Expiration Date: February 1st, 2023
You are an old loser. It’s the truth. This blog is a chronicle of how you wasted the last 12 years of your life.
Did you seriously just drop the F word in your 6th paragraph?? The asterisks don’t mask your true intent.
Fuck you. Open homophobia. You are piece of shit.

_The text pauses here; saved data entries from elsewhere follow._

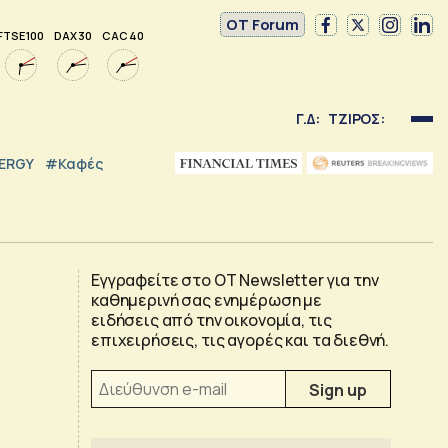
OT Forum
FTSE 100
DAX 30
CAC 40
Γ.Δ:
ΤΖΙΡΟΣ:
NERGY
#καφές
Εγγραφείτε στο OT Newsletter για την
καθημερινή σας ενημέρωση με
ειδήσεις από την οικονομία, τις
επιχειρήσεις, τις αγορές και τα διεθνή.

that’s why it’s a myth. the main meme from that book is *YOU HAVE TO* “imagine” Sisyphus happy. i never read it but i’ve heard of it. something about how the struggle itself is somehow meaningful? i don’t know. clearly in reality, in real-world terms, an actual Sisyphus like you and billions of other workers doing the same job over and over again are unhappy. i’ve been working a mind-numbing temp job for a couple weeks now and the repetition is incredibly boring. i can feel like i’m getting better at the job, grasping the subtle details, but it’s ultimately pointless. i don’t feel the same way about practicing a real skill, like boxing or writing, which you seem to have also gotten bored with, but see no other way out. have you tried going on vacation? not just a hike but a weekend getaway, involving a plane ride. might help shock your system to be in some new place, where it’s snowing, perhaps Provo Utah or Aspen CO where eric schmidt lives. tell him “my linkies stay stinky” and see if he gets it.
Vacation is Thailand, another novelty that wears off.
don’t need to go all the way to thailand to get thai pussy, if you live in a huge metropolitan area like LA and have access to apps and online tools these days. vacation is about change of place, ambiance, weather, etc.
lol are these wannabe jannies for real
check out the 2 Dalton ones if you haven’t already, they are 100% pure kino.
you can say the n-word(NIGGER) in comments now?
racistbros, yeah, I’m thinkin we’re back.